It’s been a busy few weeks here in Washington – and I’ve been fighting from the time I wake up in the morning to the moment my head hits the pillow. But I did take a little time in between snowstorms in Massachusetts this weekend to bake my heart-shaped cake.
My mother was born on February 14, and she loved her special connection to Valentine’s Day. I still have a stack of valentines that my daddy gave her, back when they were teenage sweethearts. When I was a little girl, I bought some heart-shaped pans at the dime store. Every year, I baked her a birthday cake.
Decades later, when my mother was 83, seemingly strong and healthy, she needed to have some minor surgery – and everything went fine. The teenage nieces and nephews took her on wheelchair races down the hallways, and we all laughed and had juice and cookies. We went home that evening expecting her to be released from the hospital the next day.
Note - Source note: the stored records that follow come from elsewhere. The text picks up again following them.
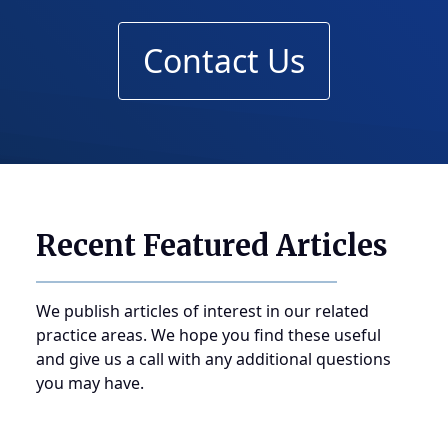
Contact Us
Recent Featured Articles
We publish articles of interest in our related
practice areas. We hope you find these useful
and give us a call with any additional questions
you may have.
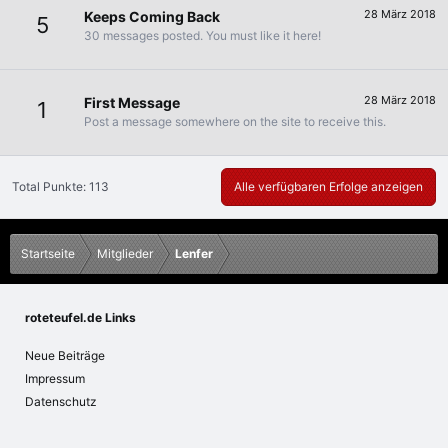
28 März 2018
Keeps Coming Back
5
30 messages posted. You must like it here!
28 März 2018
First Message
1
Post a message somewhere on the site to receive this.
Total Punkte: 113
Alle verfügbaren Erfolge anzeigen
Startseite
Mitglieder
Lenfer
roteteufel.de Links
Neue Beiträge
Impressum
Datenschutz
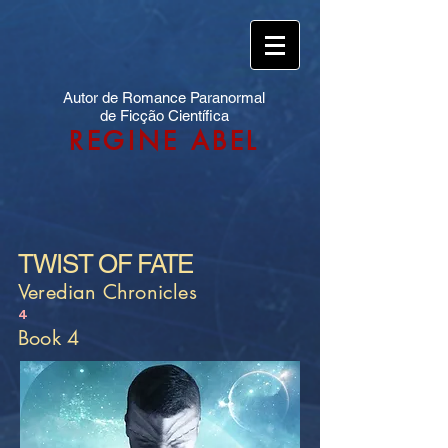
Autor de Romance Paranormal
de Ficção Científica
REGINE ABEL
TWIST OF FATE
Veredian Chronicles
4
Book 4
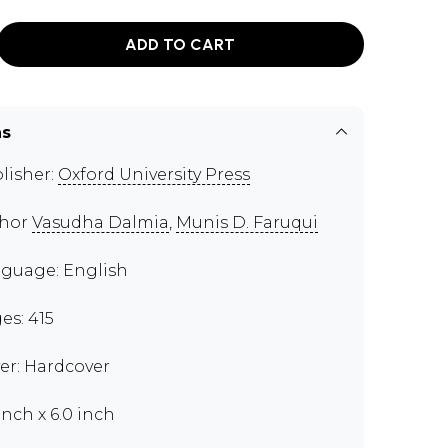
ADD TO CART
ns
lisher:
Oxford University Press
thor
Vasudha Dalmia
,
Munis D. Faruqui
guage: English
es: 415
er: Hardcover
inch x 6.0 inch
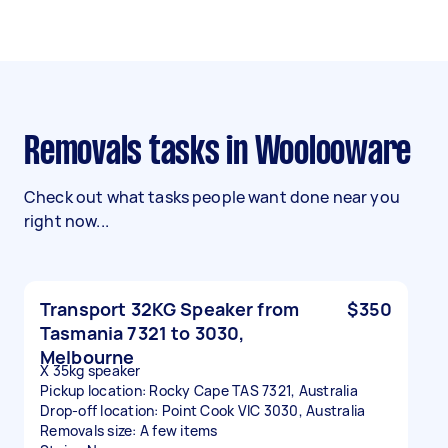
Removals tasks in Woolooware
Check out what tasks people want done near you
right now...
Transport 32KG Speaker from
$350
Tasmania 7321 to 3030,
Melbourne
X 35kg speaker
Pickup location: Rocky Cape TAS 7321, Australia
Drop-off location: Point Cook VIC 3030, Australia
Removals size: A few items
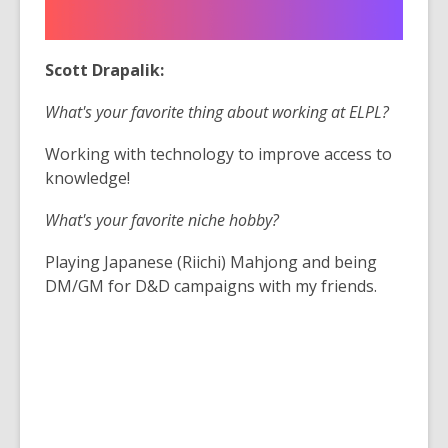
Scott Drapalik:
What's your favorite thing about working at ELPL?
Working with technology to improve access to
knowledge!
What's your favorite niche hobby?
Playing Japanese (Riichi) Mahjong and being
DM/GM for D&D campaigns with my friends.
In the middle of the night, my brother called. He said Mama was dead. Daddy had been sitting with her when she leaned forward and said, "Don, there's that gas pain again." Then she died. The autopsy showed that she had advanced heart disease – never diagnosed, and never treated. No one had any idea.
Heart disease is the #1 killer of women – causing 1 in 3 deaths every year. No longer considered just a “man’s disease,” doctors do a much better job screening and treating women for cardiovascular disease than they did when my mother had her heart attack.
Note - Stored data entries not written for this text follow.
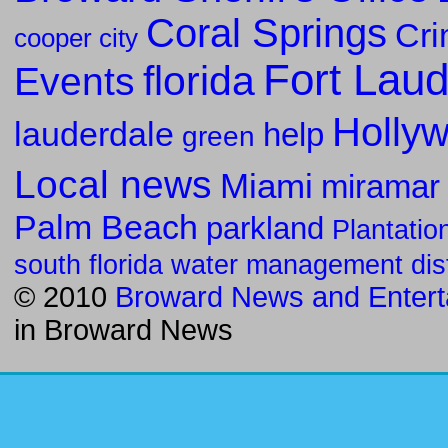
Coral Springs
Cr
cooper city
Fort Laud
florida
Events
Holly
lauderdale
help
green
Local news
Miami
miramar
Palm Beach
parkland
Plantatio
south florida water management dist
© 2010
Broward News and Entert
in
Broward News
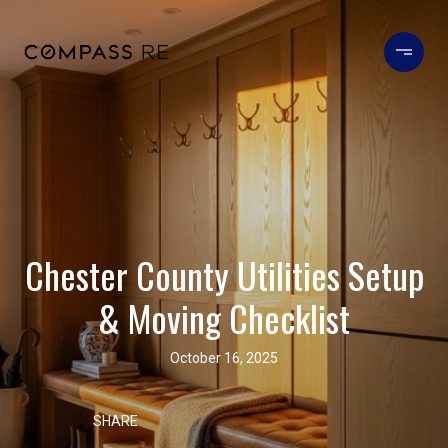
Chester County Utilities Setup
& Moving Checklist
October 16, 2025
SHARE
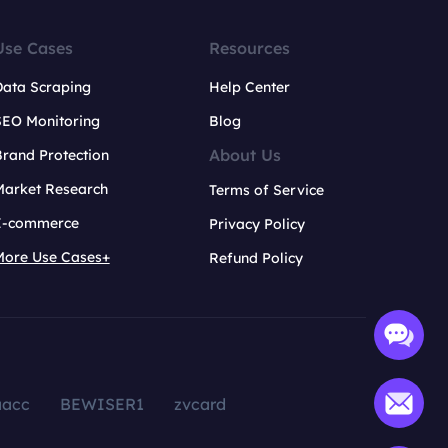
Use Cases
Resources
Data Scraping
Help Center
SEO Monitoring
Blog
About Us
rand Protection
Market Research
Terms of Service
E-commerce
Privacy Policy
More Use Cases+
Refund Policy
aacc
BEWISER1
zvcard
But let’s be clear: We cannot stop heart disease in women if we don’t have regular access to quality, affordable healthcare. That’s why I’m fighting – with all my heart – to stop Republican efforts to repeal the Affordable Care Act.
The Affordable Care Act gives women (and men) access to free annual wellness exams to detect and monitor heart disease. It allows heart attack survivors and others diagnosed with a heart condition to get insurance despite their pre-existing condition. It prevents insurance companies from charging people different premiums based on their health status, or charging women more for their insurance than men. It removes the lifetime coverage caps for people with serious or chronic illnesses. And it has expanded Medicaid access in Massachusetts and across the country so millions of people can get the care they need to stay healthy.
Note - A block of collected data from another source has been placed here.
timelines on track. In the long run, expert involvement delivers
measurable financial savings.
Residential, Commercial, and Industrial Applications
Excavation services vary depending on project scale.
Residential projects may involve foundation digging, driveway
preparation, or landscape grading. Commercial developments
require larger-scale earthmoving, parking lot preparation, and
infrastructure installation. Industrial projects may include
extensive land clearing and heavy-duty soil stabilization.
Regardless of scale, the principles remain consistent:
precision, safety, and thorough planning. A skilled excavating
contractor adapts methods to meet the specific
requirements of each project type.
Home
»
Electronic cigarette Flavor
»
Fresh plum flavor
The Massachusetts Medical Society – 25,000 of the best doctors in the world – told me:
“Repeal of the ACA would be a disaster. In Massachusetts and elsewhere, this course would deprive many of the subsidies that make health insurance affordable, would end the Medicaid expansion that has helped so many, and would destabilize the insurance market, with a resulting exodus of insurers from the market and a likely increase in cost.”
And they’re not the only ones who are worried. The Massachusetts Health & Hospital Association said that “a repeal of the ACA would turn back the clock.” Boston Medical Center President Kate Walsh said their health care services are “gravely in danger by plans to repeal the Affordable Care Act.”
I still have my heart-shaped pans – and even though my mother is gone now, I still bake a heart-shaped cake every Valentine’s Day to remember her. But this year, I’m doing something more: I’m fighting to make sure everyone’s mother, grandmother, daughter, sister, wife, partner, friend and neighbor can get the health care they need to live longer, healthier lives.
Fighting for the Affordable Care Act seems like the right way to celebrate the people you love.